Using version 1.5.2 and 5070 graphics card to report 'too many resources requested for launch' . It can run normally with version 1.5.1 and 4070 graphics card

class Program { internal struct CustomDataType { public int First; public ArrayView<Float3> coordinate_dev; } static void MyKernel( Index1D index, CustomDataType dataView) { //data[index] = dataView1.First; } static void Main() { using var context = Context.CreateDefault();

        foreach (var device in context)
        {
            // Create accelerator for the given device
            using var accelerator = device.CreateAccelerator(context);
            Console.WriteLine($"Performing operations on {accelerator}");

            var param = new CustomDataType();

            var kernel = accelerator.LoadAutoGroupedStreamKernel<Index1D, CustomDataType>(MyKernel); 
            kernel(1, param); 
            accelerator.Synchronize();
        }
    } 
}

xxl-cc avatar Jun 06 '25 13:06 xxl-cc

We are seeing cases with RTX 5090 Laptop, RTX 5070 Laptop and RTX 5060 Ti. Due to #1323 we can not use 1.5.2 to get more information.

afmg-aherzog avatar Jun 11 '25 12:06 afmg-aherzog

@MoFtZ I asked you about this problem in discord. I think it would be better to continue here.

I will reproduce your extensive explanation here:

Unfortunately, ILGPU normally stops working when Nvidia releases a new GPU series.

In theory, it should all be compatible, and trivial to add support.

ILGPU generates PTX code, which is passed to the Cuda driver to convert into GPU machine code. PTX is supposed to allow compatibility with new devices, as per Cuda documentation.

In practice, the new GPU series introduces a new Instruction Set (ISA), which must be supplied to the Cuda driver for it to work. Unfortunately, ILGPU can query the SM, but the ISA cannot be queried from the device at runtime. https://docs.nvidia.com/cuda/parallel-thread-execution/index.html#release-notes

The ILGPU build pipeline has an automated task to read the PTX Release Notes, parse the information, and update the internal ILGPU tables. This then requires a new version of ILGPU to be deployed on Nuget.

Can we get 1.5.3 out of the door to fix this problem? I would be happy to help if I can.

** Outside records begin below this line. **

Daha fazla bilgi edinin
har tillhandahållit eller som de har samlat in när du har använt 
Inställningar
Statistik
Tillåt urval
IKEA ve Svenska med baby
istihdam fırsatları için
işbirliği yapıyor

afmg-aherzog avatar Jun 17 '25 11:06 afmg-aherzog

@afmg-aherzog thanks a lot for mentioning this. We discussed the issue offline and are preparing a patch. Test pipelines are ready and we expect a new release supporting 50xx GPUs very soon!

m4rs-mt avatar Jun 19 '25 20:06 m4rs-mt

This issue has been fixed in v1.5.3.

m4rs-mt avatar Jul 12 '25 17:07 m4rs-mt